(Extracted page text data)

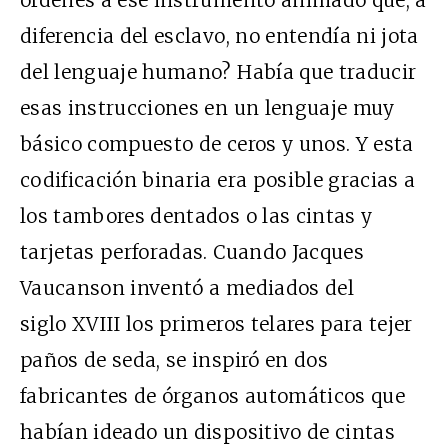
diferencia del esclavo, no entendía ni jota
del lenguaje humano? Había que traducir
esas instrucciones en un lenguaje muy
básico compuesto de ceros y unos. Y esta
codificación binaria era posible gracias a
los tambores dentados o las cintas y
tarjetas perforadas. Cuando Jacques
Vaucanson inventó a mediados del
siglo XVIII los primeros telares para tejer
paños de seda, se inspiró en dos
fabricantes de órganos automáticos que
habían ideado un dispositivo de cintas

Your goal
Each of the lines from the one holding "siglo XVIII los primeros telares para tejer" through the final line of the entries is to be set down exactly, and no others.

Solution below
siglo XVIII los primeros telares para tejer
paños de seda, se inspiró en dos
fabricantes de órganos automáticos que
habían ideado un dispositivo de cintas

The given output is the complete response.